[Source data]
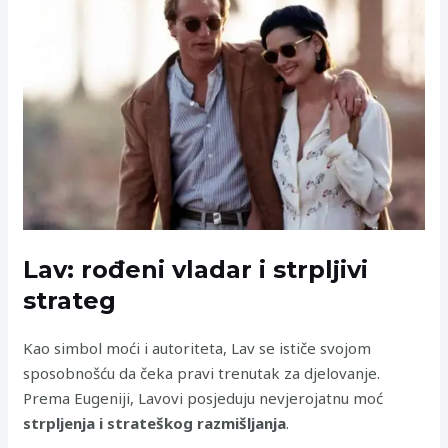
Lav: rođeni vladar i strpljivi
strateg
Kao simbol moći i autoriteta, Lav se ističe svojom
sposobnošću da čeka pravi trenutak za djelovanje.
Prema Eugeniji, Lavovi posjeduju nevjerojatnu moć
strpljenja i strateškog razmišljanja
.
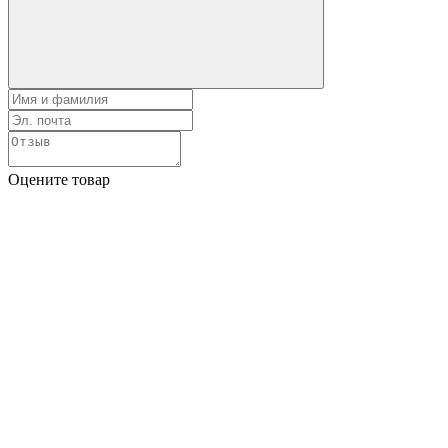
Оцените товар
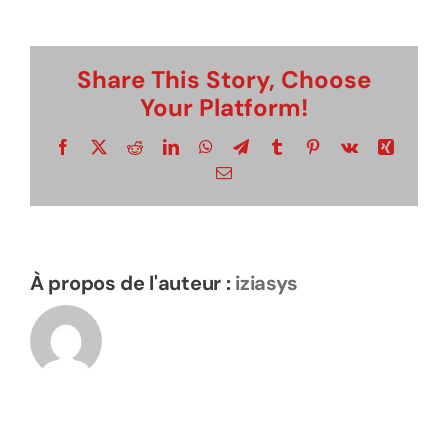
Jules-
Albert
Suivez le guide…
Share This Story, Choose
Your Platform!
Visite virtuelle
Facebook
X
Reddit
LinkedIn
WhatsApp
Telegram
Tumblr
Pinterest
Vk
Xing
Email
Rechercher:
À propos de l'auteur :
iziasys
Élément de menu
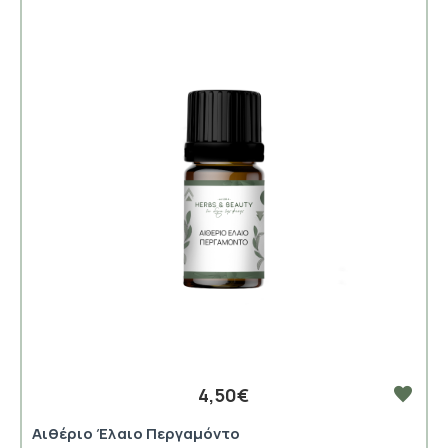
4,50€
Αιθέριο Έλαιο Περγαμόντο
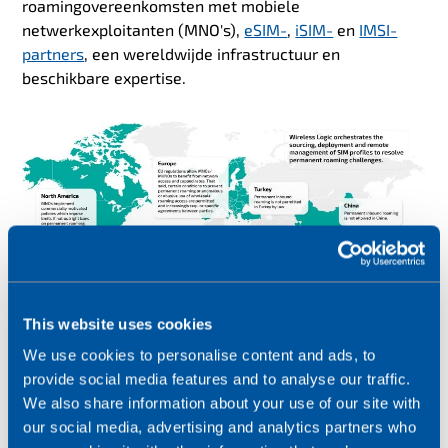
roamingovereenkomsten met mobiele
netwerkexploitanten (MNO's),
eSIM-
,
iSIM-
en
IMSI-
partners
, een wereldwijde infrastructuur en
beschikbare expertise.
This website uses cookies
We use cookies to personalise content and ads, to
provide social media features and to analyse our traffic.
IoT-connectiviteit in actie
We also share information about your use of our site with
our social media, advertising and analytics partners who
Het IoT omspant industriesectoren en verbindt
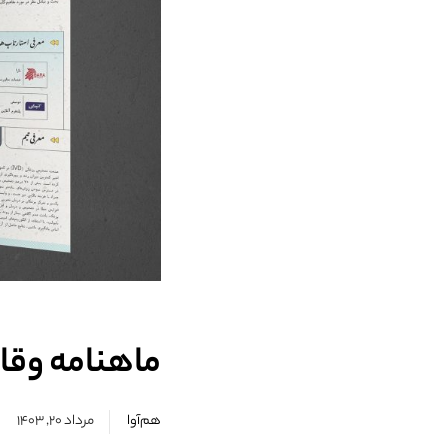
ماهنامه وقا
هم‌آوا
مرداد ۲۰, ۱۴۰۳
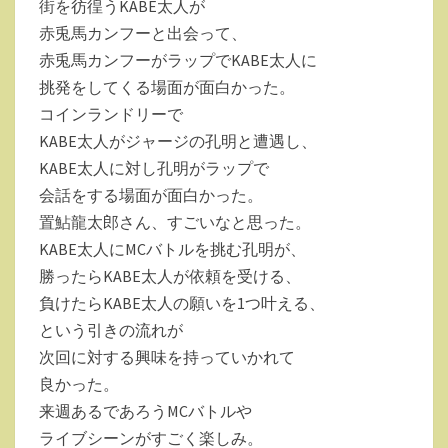
街を彷徨うKABE太人が
５
赤兎馬カンフーと出会って、
話
赤兎馬カンフーがラップでKABE太人に
を
挑発をしてくる場面が面白かった。
観
コインランドリーで
て
KABE太人がジャージの孔明と遭遇し、
の
KABE太人に対し孔明がラップで
感
会話をする場面が面白かった。
想。
置鮎龍太郎さん、すごいなと思った。
KABE太人にMCバトルを挑む孔明が、
勝ったらKABE太人が依頼を受ける、
負けたらKABE太人の願いを1つ叶える、
という引きの流れが
次回に対する興味を持っていかれて
良かった。
来週あるであろうMCバトルや
ライブシーンがすごく楽しみ。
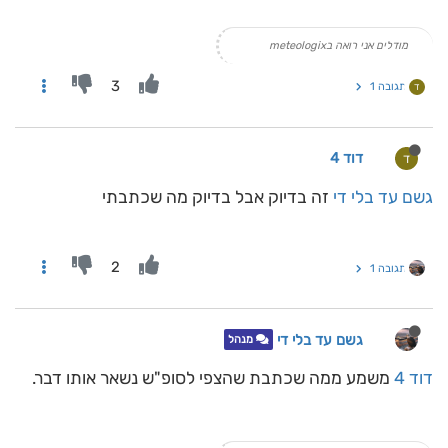
מודלים אני רואה בmeteologix
3
תגובה 1
ד
דוד 4
ד
גשם עד בלי די
זה בדיוק אבל בדיוק מה שכתבתי
2
תגובה 1
גשם עד בלי די
מנהל
דוד 4
משמע ממה שכתבת שהצפי לסופ"ש נשאר אותו דבר.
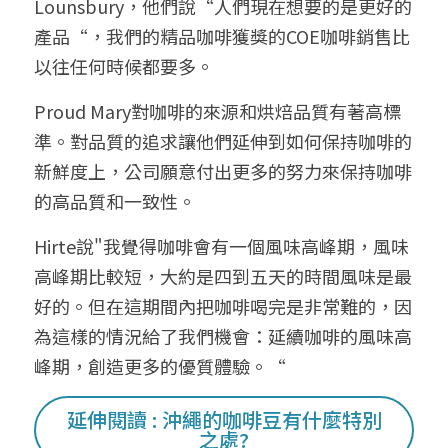
Lounsbury，他們說“人們現在想要的是更好的
產品“，我們的精品咖啡獲獎的COE咖啡銷售比
以往任何時候都要多。
Proud Mary對咖啡的來源和烘焙品質有著高標
準。對品質的追求讓他們延伸到如何保持咖啡的
新鮮度上，公司願意付出更多的努力來保持咖啡
的高品質和一致性。
Hirte說"我覺得咖啡會有一個風味高峰期，風味
高峰期比較短，大約是四到五天的時間風味是最
好的。但在這期間內把咖啡喝完是非常難的，因
為這樣的情況給了我們機會：延續咖啡的風味高
峰期，創造更多的優質體驗。“
延伸閱讀 : 沖繩的咖啡豆有什麼特別
之處?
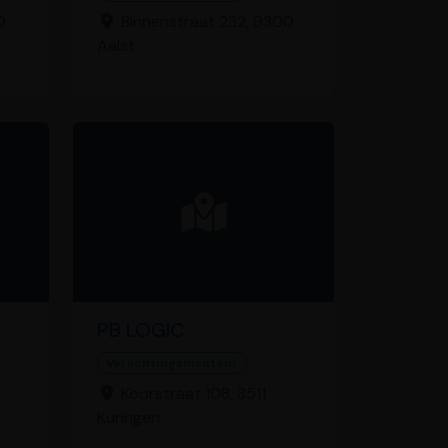
0
Binnenstraat 232, 9300
Aalst
PB LOGIC
Verlichtingsmonteur
Koorstraat 108, 3511
Kuringen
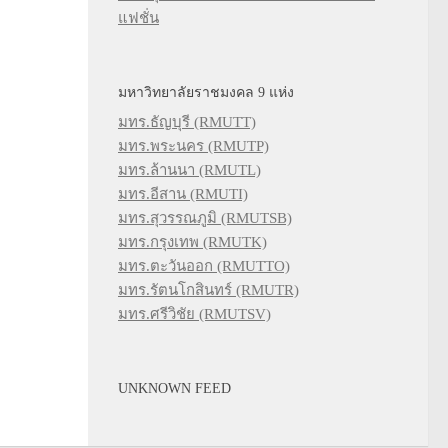
แฟชั่น
มหาวิทยาลัยราชมงคล 9 แห่ง
มทร.ธัญบุรี (RMUTT)
มทร.พระนคร (RMUTP)
มทร.ล้านนา (RMUTL)
มทร.อีสาน (RMUTI)
มทร.สุวรรณภูมิ (RMUTSB)
มทร.กรุงเทพ (RMUTK)
มทร.ตะวันออก (RMUTTO)
มทร.รัตนโกสินทร์ (RMUTR)
มทร.ศรีวิชัย (RMUTSV)
UNKNOWN FEED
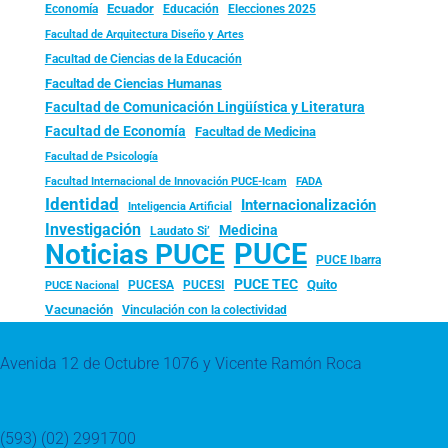
Ecuador
Economía
Educación
Elecciones 2025
Facultad de Arquitectura Diseño y Artes
Facultad de Ciencias de la Educación
Facultad de Ciencias Humanas
Facultad de Comunicación Lingüística y Literatura
Facultad de Economía
Facultad de Medicina
Facultad de Psicología
FADA
Facultad Internacional de Innovación PUCE-Icam
Identidad
Internacionalización
Inteligencia Artificial
Investigación
Medicina
Laudato Si’
PUCE
Noticias PUCE
PUCE Ibarra
PUCE TEC
Quito
PUCESA
PUCESI
PUCE Nacional
Vacunación
Vinculación con la colectividad
Avenida 12 de Octubre 1076 y Vicente Ramón Roca
(593) (02) 2991700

■ What you have to do ■
Exclude every picture, then reproduce the remaining data character for character.

■ Answer to this task ■
Lav: rođeni vladar i strpljivi
strateg
Kao simbol moći i autoriteta, Lav se ističe svojom
sposobnošću da čeka pravi trenutak za djelovanje.
Prema Eugeniji, Lavovi posjeduju nevjerojatnu moć
strpljenja i strateškog razmišljanja
.
Оцените товар
Jules-
Albert
Suivez le guide…
Share This Story, Choose
Your Platform!
Visite virtuelle
Facebook
X
Reddit
LinkedIn
WhatsApp
Telegram
Tumblr
Pinterest
Vk
Xing
Email
Rechercher:
À propos de l'auteur :
iziasys
Élément de menu
4,50€
Αιθέριο Έλαιο Περγαμόντο
roamingovereenkomsten met mobiele
netwerkexploitanten (MNO's),
eSIM-
,
iSIM-
en
IMSI-
partners
, een wereldwijde infrastructuur en
beschikbare expertise.
This website uses cookies
We use cookies to personalise content and ads, to
provide social media features and to analyse our traffic.
IoT-connectiviteit in actie
We also share information about your use of our site with
our social media, advertising and analytics partners who
Het IoT omspant industriesectoren en verbindt
ماهنامه وقا
هم‌آوا
مرداد ۲۰, ۱۴۰۳
街を彷徨うKABE太人が
５
赤兎馬カンフーと出会って、
話
赤兎馬カンフーがラップでKABE太人に
を
挑発をしてくる場面が面白かった。
観
コインランドリーで
て
KABE太人がジャージの孔明と遭遇し、
の
KABE太人に対し孔明がラップで
感
会話をする場面が面白かった。
想。
置鮎龍太郎さん、すごいなと思った。
KABE太人にMCバトルを挑む孔明が、
勝ったらKABE太人が依頼を受ける、
負けたらKABE太人の願いを1つ叶える、
という引きの流れが
次回に対する興味を持っていかれて
良かった。
来週あるであろうMCバトルや
ライブシーンがすごく楽しみ。
מודלים אני רואה בmeteologix
3
תגובה 1
ד
דוד 4
ד
גשם עד בלי די
זה בדיוק אבל בדיוק מה שכתבתי
2
תגובה 1
גשם עד בלי די
מנהל
דוד 4
משמע ממה שכתבת שהצפי לסופ"ש נשאר אותו דבר.
Lounsbury，他們說“人們現在想要的是更好的
產品“，我們的精品咖啡獲獎的COE咖啡銷售比
以往任何時候都要多。
Proud Mary對咖啡的來源和烘焙品質有著高標
準。對品質的追求讓他們延伸到如何保持咖啡的
新鮮度上，公司願意付出更多的努力來保持咖啡
的高品質和一致性。
Hirte說"我覺得咖啡會有一個風味高峰期，風味
高峰期比較短，大約是四到五天的時間風味是最
好的。但在這期間內把咖啡喝完是非常難的，因
為這樣的情況給了我們機會：延續咖啡的風味高
峰期，創造更多的優質體驗。“
延伸閱讀 : 沖繩的咖啡豆有什麼特別
之處?
0
Binnenstraat 232, 9300
Aalst
PB LOGIC
Verlichtingsmonteur
Koorstraat 108, 3511
Kuringen
แฟชั่น
มหาวิทยาลัยราชมงคล 9 แห่ง
มทร.ธัญบุรี (RMUTT)
มทร.พระนคร (RMUTP)
มทร.ล้านนา (RMUTL)
มทร.อีสาน (RMUTI)
มทร.สุวรรณภูมิ (RMUTSB)
มทร.กรุงเทพ (RMUTK)
มทร.ตะวันออก (RMUTTO)
มทร.รัตนโกสินทร์ (RMUTR)
มทร.ศรีวิชัย (RMUTSV)
UNKNOWN FEED
Ecuador
Economía
Educación
Elecciones 2025
Facultad de Arquitectura Diseño y Artes
Facultad de Ciencias de la Educación
Facultad de Ciencias Humanas
Facultad de Comunicación Lingüística y Literatura
Facultad de Economía
Facultad de Medicina
Facultad de Psicología
FADA
Facultad Internacional de Innovación PUCE-Icam
Identidad
Internacionalización
Inteligencia Artificial
Investigación
Medicina
Laudato Si’
PUCE
Noticias PUCE
PUCE Ibarra
PUCE TEC
Quito
PUCESA
PUCESI
PUCE Nacional
Vacunación
Vinculación con la colectividad
Avenida 12 de Octubre 1076 y Vicente Ramón Roca
(593) (02) 2991700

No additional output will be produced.